I also still live with the daily battle within myself, but I’ve also lost my job, house and had to sell my car. On top of that I now have to live with the guilt every time I see my little boy. Every time he tells me he loves me, every time he says he misses me, every time he calls me his best friend, I feel so awful for what I would have put him through. Something an innocent 5 year old should never have to go through.
Although I have had to deal with unsupportive comments, I have been very lucky to have such a supportive ex-girlfriend. Sophie and her fiancé were fantastic with their daily messages or phone calls making sure I was okay, that I had eaten something or inviting me out with them to make sure I wasn’t at home alone. Also helping me with my time with my son, who understandably doesn’t understand my illness and why he wasn’t seeing me as much. I cannot thank either of them enough for their support during my most difficult time, especially given the fact they had their own lives, jobs and 8 month old child to deal with.
I would just like to note that since writing this, I have finally worked up the courage to tell my close friends about my situation and my illness, and the support I’ve received from them since telling them has been great. I would just like to say thank you to them for their messages and phone calls. Also, for not being offended when I don’t reply, but most of all for letting me know they are there for support.
I just wish I had been strong enough to ask for help a long time ago.
I don’t hope to inspire people by sharing my story, because I fully understand that am I a nobody to nearly all that will take the time to read this, however if I could just inspire one person, male or female to speak up or ask for help I will be happy. I could have quite easily been anyone’s father, partner, brother, son, uncle or friend.
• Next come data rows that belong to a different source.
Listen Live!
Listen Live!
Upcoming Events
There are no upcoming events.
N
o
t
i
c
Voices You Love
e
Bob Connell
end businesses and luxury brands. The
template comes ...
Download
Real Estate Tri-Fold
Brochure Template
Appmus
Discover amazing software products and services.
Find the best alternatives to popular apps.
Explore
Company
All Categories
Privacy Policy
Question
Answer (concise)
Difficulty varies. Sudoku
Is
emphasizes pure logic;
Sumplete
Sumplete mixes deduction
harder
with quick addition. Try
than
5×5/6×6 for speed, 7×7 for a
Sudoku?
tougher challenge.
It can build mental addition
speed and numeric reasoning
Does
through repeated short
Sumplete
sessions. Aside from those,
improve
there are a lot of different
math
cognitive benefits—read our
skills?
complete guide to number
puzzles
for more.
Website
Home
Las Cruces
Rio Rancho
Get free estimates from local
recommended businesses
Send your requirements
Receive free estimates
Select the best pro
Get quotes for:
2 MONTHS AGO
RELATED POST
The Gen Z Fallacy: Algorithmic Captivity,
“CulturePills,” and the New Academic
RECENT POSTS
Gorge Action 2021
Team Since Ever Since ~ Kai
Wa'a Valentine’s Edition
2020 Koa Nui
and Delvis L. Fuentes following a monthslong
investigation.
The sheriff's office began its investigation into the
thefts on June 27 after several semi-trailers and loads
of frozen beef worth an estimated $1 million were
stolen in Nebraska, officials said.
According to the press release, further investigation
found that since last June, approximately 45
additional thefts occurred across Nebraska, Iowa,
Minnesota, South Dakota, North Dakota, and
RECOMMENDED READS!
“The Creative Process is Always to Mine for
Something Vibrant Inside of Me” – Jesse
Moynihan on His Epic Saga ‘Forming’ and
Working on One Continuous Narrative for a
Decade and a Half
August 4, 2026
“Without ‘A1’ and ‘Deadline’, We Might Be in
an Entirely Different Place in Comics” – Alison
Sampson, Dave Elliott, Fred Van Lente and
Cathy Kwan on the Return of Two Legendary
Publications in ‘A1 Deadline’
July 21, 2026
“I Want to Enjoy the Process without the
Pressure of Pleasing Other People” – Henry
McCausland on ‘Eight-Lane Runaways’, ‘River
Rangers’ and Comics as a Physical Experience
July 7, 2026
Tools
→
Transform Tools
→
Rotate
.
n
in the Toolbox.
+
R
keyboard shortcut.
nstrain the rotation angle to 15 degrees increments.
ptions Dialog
If you suffer from any mental health issues, please be stronger than I was and reach out to someone, please be braver than I was and know it is okay to not be okay.
If anyone ever reaches out to you with mental health issues, please do not try to act like you understand or you know what they are going through, every story is different. Listen to their story and make sure they know you are available to them for support.
Together lets bring an end to the stigma around mental health and encourage people to talk about their mental health.